LOL - I forgot to include Xavier's name in the team. LOL. He is a normal split to pied WF. 

Thank you Roxy. I have a feeling Jedi will be a lot prettier when he is actually in condition. His feathers are so frayed right now and he is going through a moult. He also hates it in the quarantine area. He can hear the others but is all alone, poor baby. And since he isn't tame at all, the added stress of me just being in the room has him all out of sorts. :blink:


----------



## Leigh (Sep 21, 2011)

Gorgeous tiels but Jedi is amazing and Rook's color is so vibrant!


----------



## Dreamcatchers (Apr 17, 2011)

Thank you


----------



## RexiesMuM (Sep 7, 2011)

They are gorgeous hun !!!


----------



## DyArianna (Aug 7, 2011)

Wow! Very beautiful birds! Such vibrant colors! Question... do you have multi-generational show bird? I mean say you had a mom or dad that showed...and also maybe a baby or even a grandbaby of them in show too? Do show birds very often hatch show babies?


----------



## Dreamcatchers (Apr 17, 2011)

Thank you. 

DyArianna-

Currently, I have birds who are shown in two divisions. My novice birds are ones I personally produced - Cienna and Sunni (Father and Daughter). I have not produced any champions yet myself so I put my birds in the novice classes.
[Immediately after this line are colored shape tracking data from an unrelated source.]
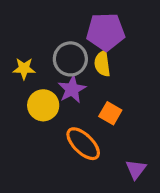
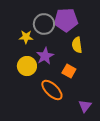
gray circle: (70, 59) -> (44, 24), moved
yellow semicircle: (102, 64) -> (77, 45), moved
yellow star: (24, 69) -> (26, 37), moved

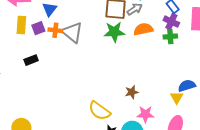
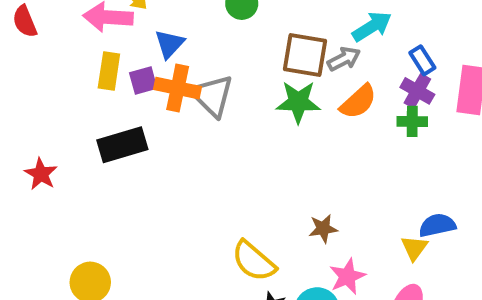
orange semicircle: (143, 29) -> (358, 102), turned 144
orange cross: (55, 30) -> (178, 88), size x1.5
black rectangle: (31, 60) -> (122, 145), size x1.6
pink star: (145, 114) -> (347, 276), turned -30

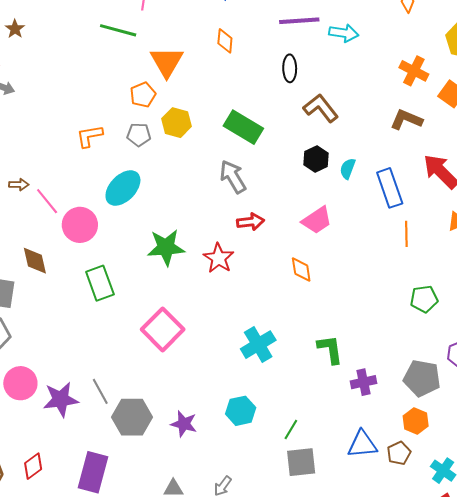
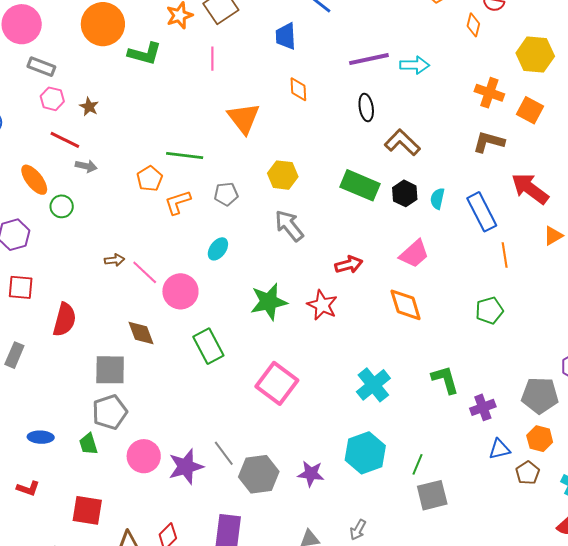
green line: (118, 30) -> (185, 155), moved
orange pentagon: (143, 95) -> (150, 179), moved
yellow hexagon: (177, 123) -> (283, 175), moved
green rectangle: (243, 127) -> (360, 185), moved
gray arrow: (233, 177) -> (289, 226), moved
cyan ellipse: (123, 188) -> (218, 249), size x0.6
orange diamond: (301, 270) -> (406, 305), size x1.4
green pentagon: (424, 299) -> (489, 311), moved
cyan hexagon: (241, 411) -> (365, 453), size x1.4
blue triangle: (362, 444) -> (499, 449), moved, size x0.7

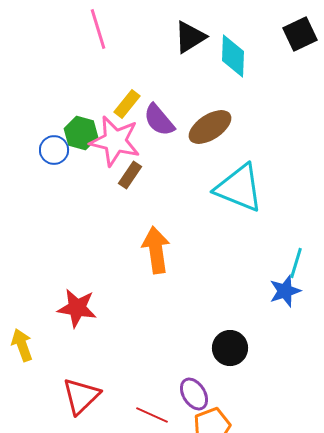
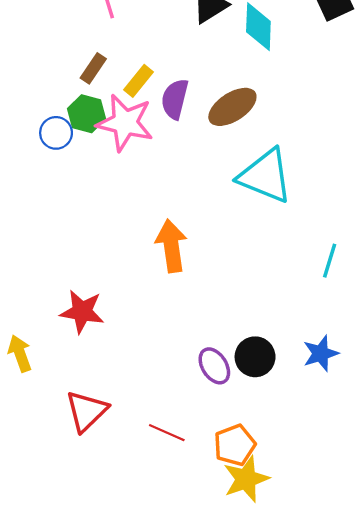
purple semicircle: (159, 120) -> (175, 99), turned 54
brown rectangle: (130, 175) -> (93, 68), moved
blue star: (285, 291) -> (321, 353), moved
purple ellipse: (194, 394) -> (214, 366), moved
Then, in the Advanced birds (these are birds I did not produce myself but that I am showing and will add to my breeding program to improve my novice lines) I have the following.

Calum is the grandson of a Grand champion from Rock Hill Aviary in Texas. 
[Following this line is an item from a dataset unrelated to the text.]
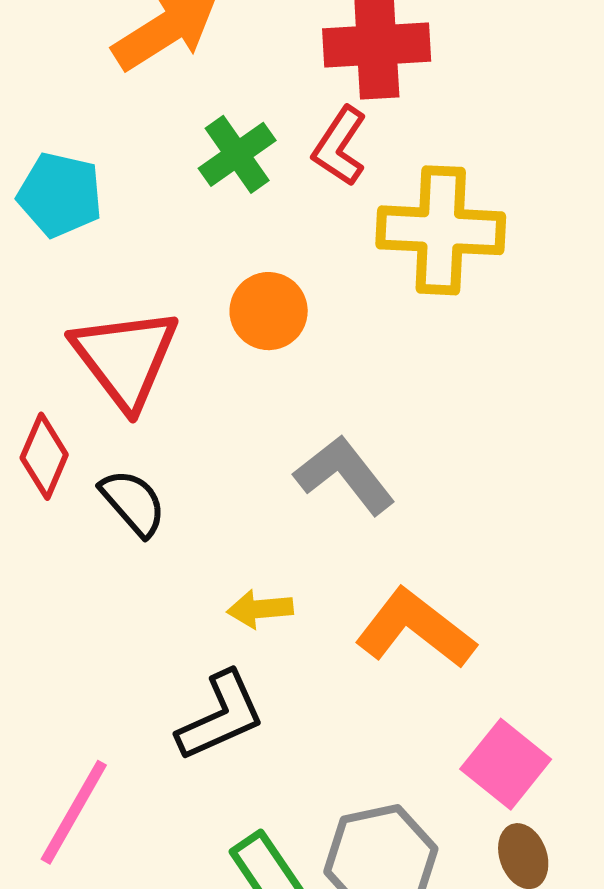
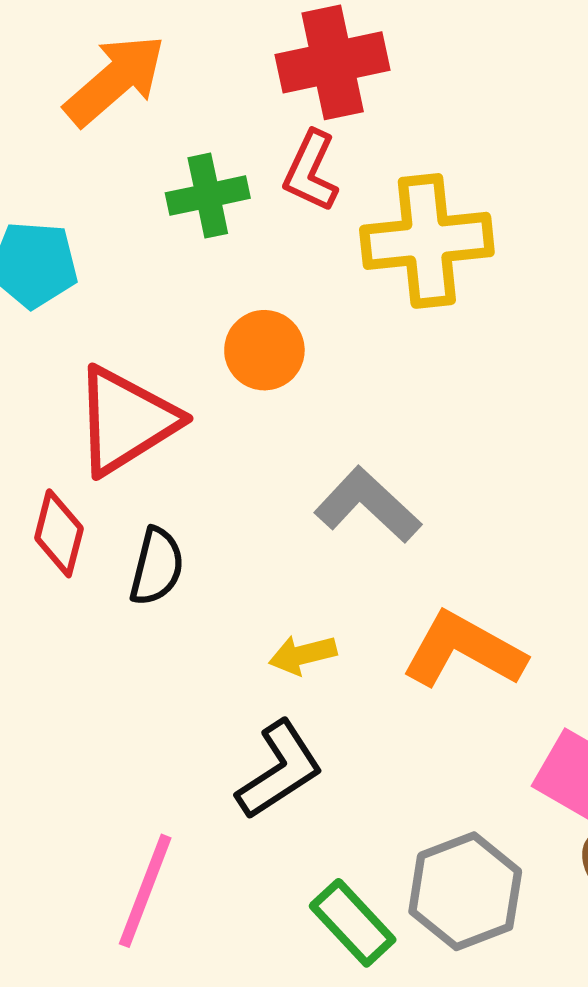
green cross: (237, 154) -> (208, 196), turned 32
red triangle: (125, 358) -> (126, 421), turned 44
black semicircle: (133, 503) -> (157, 566), turned 64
Confetti (who is not currently showing but will go out next year) is the great grandson of Grand Champion and NCS Supreme Hall of fame "Sunburst" the bird on this page- http://mapleleafaviaries.com/.

Rook, Rio, Mila are from Rock Hill Aviary. Mila and Rook are 1/2 brother and sister.

Spike and Xavier are from Mapleleaf Aviary. 

They are also out of multi generations of showing birds but don't have quite the background of Calum and Confetti.

The difference between Novice and Advanced is based on your personally produced birds. I will not show in advanced for quite a while because you must obtain several champions in novice before your birds can compete with the advanced breeders. Novice birds can beat advanced birds in a show but they first compete at their own level. Then, if they are in the top say 2 or 3, they can then be "moved up" to the advance bench at that show. There was one novice bird this weekend who ended up winning 8th on the advance bench.  Personally, I find its more fun to be a novice.


----------